Understanding Multithreaded Debugging

Language:

dbx recognizes a multithreaded program by detecting whether it utilizes libthread.so. The program uses libthread.so either by explicitly being compiled with -lthread or -mt, or implicitly by being compiled with -lpthread.

When it detects a multithreaded program, dbx tries to load libthread_db.so, a special system library for thread debugging located in /usr/lib.

dbx is synchronous, so when any thread or lightweight process (LWP) stops, all other threads and LWPs sympathetically stop. This behavior is sometimes referred to as the “stop the world” model.

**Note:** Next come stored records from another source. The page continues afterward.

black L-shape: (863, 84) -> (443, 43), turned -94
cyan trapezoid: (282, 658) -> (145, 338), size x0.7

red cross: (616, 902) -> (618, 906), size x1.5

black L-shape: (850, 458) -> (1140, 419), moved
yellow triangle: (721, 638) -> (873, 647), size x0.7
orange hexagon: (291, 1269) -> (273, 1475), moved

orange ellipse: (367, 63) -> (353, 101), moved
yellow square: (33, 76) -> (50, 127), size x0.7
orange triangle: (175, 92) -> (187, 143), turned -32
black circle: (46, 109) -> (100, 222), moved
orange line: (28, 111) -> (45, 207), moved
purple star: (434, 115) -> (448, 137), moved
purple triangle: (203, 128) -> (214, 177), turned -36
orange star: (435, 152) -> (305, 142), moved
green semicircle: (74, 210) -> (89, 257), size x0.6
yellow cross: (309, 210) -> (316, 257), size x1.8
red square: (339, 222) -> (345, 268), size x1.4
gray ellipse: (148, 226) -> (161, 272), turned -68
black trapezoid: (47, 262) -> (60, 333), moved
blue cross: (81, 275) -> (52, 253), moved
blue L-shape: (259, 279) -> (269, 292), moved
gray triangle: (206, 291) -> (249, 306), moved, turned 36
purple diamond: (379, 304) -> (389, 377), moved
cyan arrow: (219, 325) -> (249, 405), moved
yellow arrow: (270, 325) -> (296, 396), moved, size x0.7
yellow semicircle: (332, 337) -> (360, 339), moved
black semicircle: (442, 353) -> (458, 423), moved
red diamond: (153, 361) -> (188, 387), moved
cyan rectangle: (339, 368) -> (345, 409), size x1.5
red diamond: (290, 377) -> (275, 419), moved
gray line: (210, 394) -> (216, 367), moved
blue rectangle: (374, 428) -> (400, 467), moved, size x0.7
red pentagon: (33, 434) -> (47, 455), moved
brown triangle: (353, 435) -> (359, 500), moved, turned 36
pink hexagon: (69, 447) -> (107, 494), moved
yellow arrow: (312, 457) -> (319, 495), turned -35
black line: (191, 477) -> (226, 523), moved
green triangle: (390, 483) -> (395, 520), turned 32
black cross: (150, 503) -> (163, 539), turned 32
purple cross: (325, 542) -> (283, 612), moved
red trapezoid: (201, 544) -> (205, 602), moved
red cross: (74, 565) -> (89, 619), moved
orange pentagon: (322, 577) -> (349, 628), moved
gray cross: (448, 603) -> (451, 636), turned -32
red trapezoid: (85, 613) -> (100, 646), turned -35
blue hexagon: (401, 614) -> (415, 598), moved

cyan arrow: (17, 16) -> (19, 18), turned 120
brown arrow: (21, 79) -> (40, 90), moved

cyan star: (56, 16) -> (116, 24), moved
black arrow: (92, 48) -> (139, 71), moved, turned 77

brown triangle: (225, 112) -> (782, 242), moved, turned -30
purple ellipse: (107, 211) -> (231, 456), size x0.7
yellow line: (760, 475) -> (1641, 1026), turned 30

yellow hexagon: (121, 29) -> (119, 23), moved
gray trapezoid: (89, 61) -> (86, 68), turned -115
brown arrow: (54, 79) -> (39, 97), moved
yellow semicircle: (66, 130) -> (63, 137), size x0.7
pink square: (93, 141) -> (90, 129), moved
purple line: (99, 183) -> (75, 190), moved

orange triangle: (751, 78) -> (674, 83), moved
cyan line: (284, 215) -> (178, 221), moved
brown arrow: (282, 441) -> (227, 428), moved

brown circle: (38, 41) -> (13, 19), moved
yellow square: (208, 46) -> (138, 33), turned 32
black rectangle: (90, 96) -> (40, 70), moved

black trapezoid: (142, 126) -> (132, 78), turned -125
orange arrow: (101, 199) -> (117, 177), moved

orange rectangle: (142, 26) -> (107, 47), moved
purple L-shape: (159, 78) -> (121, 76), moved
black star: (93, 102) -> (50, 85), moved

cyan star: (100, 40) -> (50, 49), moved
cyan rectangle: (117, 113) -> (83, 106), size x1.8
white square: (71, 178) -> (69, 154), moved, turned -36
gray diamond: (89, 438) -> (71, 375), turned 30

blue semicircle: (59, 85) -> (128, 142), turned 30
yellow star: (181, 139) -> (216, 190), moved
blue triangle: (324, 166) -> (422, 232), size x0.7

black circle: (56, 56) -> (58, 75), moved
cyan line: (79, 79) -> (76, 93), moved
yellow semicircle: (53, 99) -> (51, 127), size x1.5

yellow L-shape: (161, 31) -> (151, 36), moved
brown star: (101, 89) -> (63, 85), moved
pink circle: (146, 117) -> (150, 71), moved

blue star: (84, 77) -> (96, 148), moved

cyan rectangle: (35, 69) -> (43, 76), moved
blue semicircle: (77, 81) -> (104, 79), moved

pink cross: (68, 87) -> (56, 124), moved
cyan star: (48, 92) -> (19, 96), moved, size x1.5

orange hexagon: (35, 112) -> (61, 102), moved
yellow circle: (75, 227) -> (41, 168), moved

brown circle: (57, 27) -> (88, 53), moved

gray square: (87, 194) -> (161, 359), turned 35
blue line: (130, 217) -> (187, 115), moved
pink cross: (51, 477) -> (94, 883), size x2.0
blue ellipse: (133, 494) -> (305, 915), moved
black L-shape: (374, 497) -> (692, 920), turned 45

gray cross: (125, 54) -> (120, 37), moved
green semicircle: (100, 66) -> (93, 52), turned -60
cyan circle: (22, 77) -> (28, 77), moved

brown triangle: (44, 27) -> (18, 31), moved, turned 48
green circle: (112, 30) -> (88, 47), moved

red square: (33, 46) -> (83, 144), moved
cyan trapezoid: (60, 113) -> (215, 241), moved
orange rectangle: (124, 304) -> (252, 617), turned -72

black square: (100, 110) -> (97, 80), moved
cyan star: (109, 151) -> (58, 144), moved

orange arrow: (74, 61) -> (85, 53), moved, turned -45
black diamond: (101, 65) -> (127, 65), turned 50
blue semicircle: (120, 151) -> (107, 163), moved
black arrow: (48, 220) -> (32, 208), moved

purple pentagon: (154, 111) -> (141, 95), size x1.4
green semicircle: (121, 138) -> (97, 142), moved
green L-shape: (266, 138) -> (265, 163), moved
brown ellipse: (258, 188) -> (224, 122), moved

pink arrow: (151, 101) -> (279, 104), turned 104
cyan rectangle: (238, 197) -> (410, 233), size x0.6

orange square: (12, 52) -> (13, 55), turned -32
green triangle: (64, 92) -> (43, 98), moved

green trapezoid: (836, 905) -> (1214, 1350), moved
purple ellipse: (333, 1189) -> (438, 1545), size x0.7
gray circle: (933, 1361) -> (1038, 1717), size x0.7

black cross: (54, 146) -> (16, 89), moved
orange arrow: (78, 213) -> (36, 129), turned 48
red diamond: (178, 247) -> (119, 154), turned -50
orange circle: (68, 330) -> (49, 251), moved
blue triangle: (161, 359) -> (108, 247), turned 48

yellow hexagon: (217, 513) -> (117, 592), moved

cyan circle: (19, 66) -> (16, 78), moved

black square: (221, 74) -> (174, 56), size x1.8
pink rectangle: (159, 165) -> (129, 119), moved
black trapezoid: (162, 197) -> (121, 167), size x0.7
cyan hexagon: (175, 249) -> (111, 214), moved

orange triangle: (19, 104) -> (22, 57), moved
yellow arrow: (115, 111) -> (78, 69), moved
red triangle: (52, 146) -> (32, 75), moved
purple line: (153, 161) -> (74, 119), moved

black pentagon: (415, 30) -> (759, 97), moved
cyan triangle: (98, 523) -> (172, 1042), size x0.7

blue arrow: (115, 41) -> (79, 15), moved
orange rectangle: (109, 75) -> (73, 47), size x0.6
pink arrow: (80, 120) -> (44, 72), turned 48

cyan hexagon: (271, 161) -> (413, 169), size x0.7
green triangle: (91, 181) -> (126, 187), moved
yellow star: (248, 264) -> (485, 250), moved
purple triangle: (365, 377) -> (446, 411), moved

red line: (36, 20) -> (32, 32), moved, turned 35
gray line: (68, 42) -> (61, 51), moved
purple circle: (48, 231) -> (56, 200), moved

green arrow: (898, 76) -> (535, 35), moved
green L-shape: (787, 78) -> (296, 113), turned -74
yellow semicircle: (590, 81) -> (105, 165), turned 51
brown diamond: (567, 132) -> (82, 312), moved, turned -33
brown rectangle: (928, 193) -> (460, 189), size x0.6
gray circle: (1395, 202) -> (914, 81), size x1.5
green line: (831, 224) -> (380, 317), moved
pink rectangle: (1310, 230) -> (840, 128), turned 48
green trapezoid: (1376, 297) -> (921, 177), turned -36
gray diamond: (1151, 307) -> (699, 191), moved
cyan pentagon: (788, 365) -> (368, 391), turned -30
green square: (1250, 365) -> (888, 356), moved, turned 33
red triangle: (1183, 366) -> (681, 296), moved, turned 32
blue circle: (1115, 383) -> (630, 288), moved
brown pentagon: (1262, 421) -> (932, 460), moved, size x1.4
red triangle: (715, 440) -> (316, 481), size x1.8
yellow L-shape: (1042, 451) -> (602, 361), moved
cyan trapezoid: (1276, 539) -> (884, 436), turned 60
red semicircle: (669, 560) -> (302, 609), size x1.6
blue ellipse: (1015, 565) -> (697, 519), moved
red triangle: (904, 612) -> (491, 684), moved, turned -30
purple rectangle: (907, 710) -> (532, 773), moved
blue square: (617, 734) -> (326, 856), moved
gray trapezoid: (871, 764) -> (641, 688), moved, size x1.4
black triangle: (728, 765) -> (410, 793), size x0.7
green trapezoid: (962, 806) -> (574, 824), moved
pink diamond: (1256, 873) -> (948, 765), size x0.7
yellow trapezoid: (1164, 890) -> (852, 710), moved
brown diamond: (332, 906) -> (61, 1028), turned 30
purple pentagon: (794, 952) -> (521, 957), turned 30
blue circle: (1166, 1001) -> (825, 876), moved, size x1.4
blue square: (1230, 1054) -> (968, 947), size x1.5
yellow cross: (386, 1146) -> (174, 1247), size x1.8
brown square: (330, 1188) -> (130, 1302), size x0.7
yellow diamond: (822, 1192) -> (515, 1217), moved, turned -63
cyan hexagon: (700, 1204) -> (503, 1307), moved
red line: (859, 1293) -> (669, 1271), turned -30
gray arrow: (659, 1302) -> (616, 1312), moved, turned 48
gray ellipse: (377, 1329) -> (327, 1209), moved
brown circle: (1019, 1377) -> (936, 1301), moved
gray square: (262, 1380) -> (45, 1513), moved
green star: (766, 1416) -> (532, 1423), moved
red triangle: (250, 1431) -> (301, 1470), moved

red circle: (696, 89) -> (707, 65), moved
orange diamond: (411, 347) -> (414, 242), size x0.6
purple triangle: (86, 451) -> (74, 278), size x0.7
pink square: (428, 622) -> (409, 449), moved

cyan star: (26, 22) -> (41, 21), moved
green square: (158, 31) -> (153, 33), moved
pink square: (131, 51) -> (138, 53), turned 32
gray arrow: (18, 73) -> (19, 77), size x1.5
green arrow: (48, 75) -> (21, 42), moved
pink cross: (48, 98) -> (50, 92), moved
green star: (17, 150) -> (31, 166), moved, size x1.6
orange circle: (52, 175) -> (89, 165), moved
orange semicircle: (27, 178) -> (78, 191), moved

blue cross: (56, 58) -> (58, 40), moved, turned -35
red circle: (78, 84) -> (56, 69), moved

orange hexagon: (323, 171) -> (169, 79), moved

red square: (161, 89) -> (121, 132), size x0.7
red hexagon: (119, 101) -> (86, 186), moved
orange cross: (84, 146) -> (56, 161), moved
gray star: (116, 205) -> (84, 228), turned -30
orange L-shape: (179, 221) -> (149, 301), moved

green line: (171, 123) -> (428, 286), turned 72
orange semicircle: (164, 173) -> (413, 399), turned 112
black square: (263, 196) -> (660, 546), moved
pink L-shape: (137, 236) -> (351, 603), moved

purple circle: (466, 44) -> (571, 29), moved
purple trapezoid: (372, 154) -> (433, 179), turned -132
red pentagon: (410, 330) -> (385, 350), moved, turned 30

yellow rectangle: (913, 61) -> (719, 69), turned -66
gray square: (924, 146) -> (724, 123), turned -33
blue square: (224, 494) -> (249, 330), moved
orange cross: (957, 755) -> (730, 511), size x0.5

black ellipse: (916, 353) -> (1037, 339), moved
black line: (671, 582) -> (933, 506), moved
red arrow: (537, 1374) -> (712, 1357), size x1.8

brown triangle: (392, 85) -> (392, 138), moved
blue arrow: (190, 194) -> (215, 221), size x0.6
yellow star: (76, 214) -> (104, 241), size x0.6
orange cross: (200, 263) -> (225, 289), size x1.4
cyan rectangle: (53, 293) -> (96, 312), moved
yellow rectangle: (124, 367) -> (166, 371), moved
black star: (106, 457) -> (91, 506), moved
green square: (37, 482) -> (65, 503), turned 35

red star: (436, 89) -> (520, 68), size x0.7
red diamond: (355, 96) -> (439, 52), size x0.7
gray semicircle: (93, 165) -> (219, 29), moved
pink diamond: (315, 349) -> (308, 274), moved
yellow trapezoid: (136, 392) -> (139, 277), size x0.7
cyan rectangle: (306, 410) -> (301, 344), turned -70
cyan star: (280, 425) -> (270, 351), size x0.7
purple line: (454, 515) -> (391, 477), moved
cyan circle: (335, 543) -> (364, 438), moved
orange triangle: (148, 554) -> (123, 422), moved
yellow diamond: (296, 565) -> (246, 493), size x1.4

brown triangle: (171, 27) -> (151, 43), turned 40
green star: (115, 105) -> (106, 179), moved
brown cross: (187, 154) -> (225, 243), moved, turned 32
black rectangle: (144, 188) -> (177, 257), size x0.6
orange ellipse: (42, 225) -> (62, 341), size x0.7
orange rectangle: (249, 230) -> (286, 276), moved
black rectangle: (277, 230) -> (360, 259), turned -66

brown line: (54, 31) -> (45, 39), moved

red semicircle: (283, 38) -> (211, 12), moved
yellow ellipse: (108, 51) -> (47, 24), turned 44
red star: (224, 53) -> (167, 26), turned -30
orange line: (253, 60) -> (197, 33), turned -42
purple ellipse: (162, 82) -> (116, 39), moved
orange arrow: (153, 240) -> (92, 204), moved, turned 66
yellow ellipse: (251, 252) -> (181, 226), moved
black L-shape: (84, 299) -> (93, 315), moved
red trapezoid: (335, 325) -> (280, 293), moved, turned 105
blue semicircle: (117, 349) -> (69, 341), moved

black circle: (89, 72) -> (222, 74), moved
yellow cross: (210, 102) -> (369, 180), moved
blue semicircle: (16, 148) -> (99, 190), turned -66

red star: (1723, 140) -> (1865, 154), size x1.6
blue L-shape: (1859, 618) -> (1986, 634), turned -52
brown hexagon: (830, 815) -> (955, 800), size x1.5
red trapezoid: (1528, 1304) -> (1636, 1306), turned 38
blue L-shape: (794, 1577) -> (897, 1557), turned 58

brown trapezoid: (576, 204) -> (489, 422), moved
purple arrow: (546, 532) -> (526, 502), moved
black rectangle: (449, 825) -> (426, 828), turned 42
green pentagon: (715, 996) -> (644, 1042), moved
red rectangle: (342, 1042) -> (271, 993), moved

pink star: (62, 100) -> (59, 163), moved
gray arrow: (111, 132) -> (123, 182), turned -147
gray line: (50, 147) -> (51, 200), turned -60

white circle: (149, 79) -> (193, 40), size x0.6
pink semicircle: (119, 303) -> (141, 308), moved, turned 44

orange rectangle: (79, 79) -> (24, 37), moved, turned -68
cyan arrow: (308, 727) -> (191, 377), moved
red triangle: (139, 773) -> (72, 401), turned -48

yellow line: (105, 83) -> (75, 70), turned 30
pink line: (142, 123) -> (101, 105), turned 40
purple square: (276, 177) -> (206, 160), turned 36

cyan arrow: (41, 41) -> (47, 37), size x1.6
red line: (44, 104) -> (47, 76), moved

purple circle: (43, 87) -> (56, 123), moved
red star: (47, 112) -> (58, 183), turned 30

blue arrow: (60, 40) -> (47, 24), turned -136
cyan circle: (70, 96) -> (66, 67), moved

Note - For information on multithreaded programming and LWPs, see the Oracle Solaris Multithreaded Programming Guide.

Thread Information

The thread information shown in the following example is available in dbx.

(dbx) threads
    t@1 a l@1  ?()  running   in main()
    t@2      ?() asleep on 0xef751450  in_swtch()
    t@3 b l@2  ?()  running in sigwait()
    t@4     consumer()  asleep on 0x22bb0 in _lwp_sema_wait()
  *>t@5 b l@4 consumer()  breakpoint     in Queue_dequeue()
    t@6 b l@5 producer()     running       in _thread_start()
(dbx)

For native code, each line of information is composed of the following:

The * (asterisk) indicates that an event requiring user attention has occurred in this thread. Usually this is a breakpoint.

An ’o’ instead of an asterisk indicates that a dbx internal event has occurred.
The > (arrow) denotes the current thread.
t@number, the thread id, refers to a particular thread. The number is the thread_t value passed back by thr_create.
b l@number or a l@number means the thread is bound to or active on the designated LWP, meaning the thread is actually runnable by the operating system.
The “Start function” of the thread as passed to thr_create. A ?() means that the start function is not known.
The thread state .
The function that the thread is currently executing.

For Java code, each line of information is composed of the following:

t@number, a dbx-style thread ID
The thread state
The thread name in single quotation marks
A number indicating the thread priority

Thread and LWP States

suspended: The thread has been explicitly suspended.
runnable: The thread is runnable and is waiting for an LWP as a computational resource.
zombie: When a detached thread exits (thr_exit)), it is in a zombie state until it has rejoined through the use of thr_join(). THR_DETACHED is a flag specified at thread creation time (thr_create()). A non-detached thread that exits is in a zombie state until it has been reaped.
asleep on syncobj: Thread is blocked on the given synchronization object. Depending on what level of support libthread and libthread_db provide, syncobj might be as simple as a hexadecimal address or something with more information content.
active: The thread is active on an LWP but dbx cannot access the LWP.
unknown: dbx cannot determine the state.
lwpstate: A bound or active thread state has the state of the LWP associated with it.
running: LWP was running but was stopped in synchrony with some other LWP.
syscall num: LWP stopped on an entry into the given system call #.
syscall return num: LWP stopped on an exit from the given system call #.
job control: LWP stopped due to job control.
LWP suspended: LWP is blocked in the kernel.
single stepped: LWP has just completed a single step.
breakpoint: LWP has just hit a breakpoint.
fault num: LWP has incurred the given fault #.
signal name: LWP has incurred the given signal.
process sync: The process to which this LWP belongs has just started executing.
LWP death: LWP is in the process of exiting.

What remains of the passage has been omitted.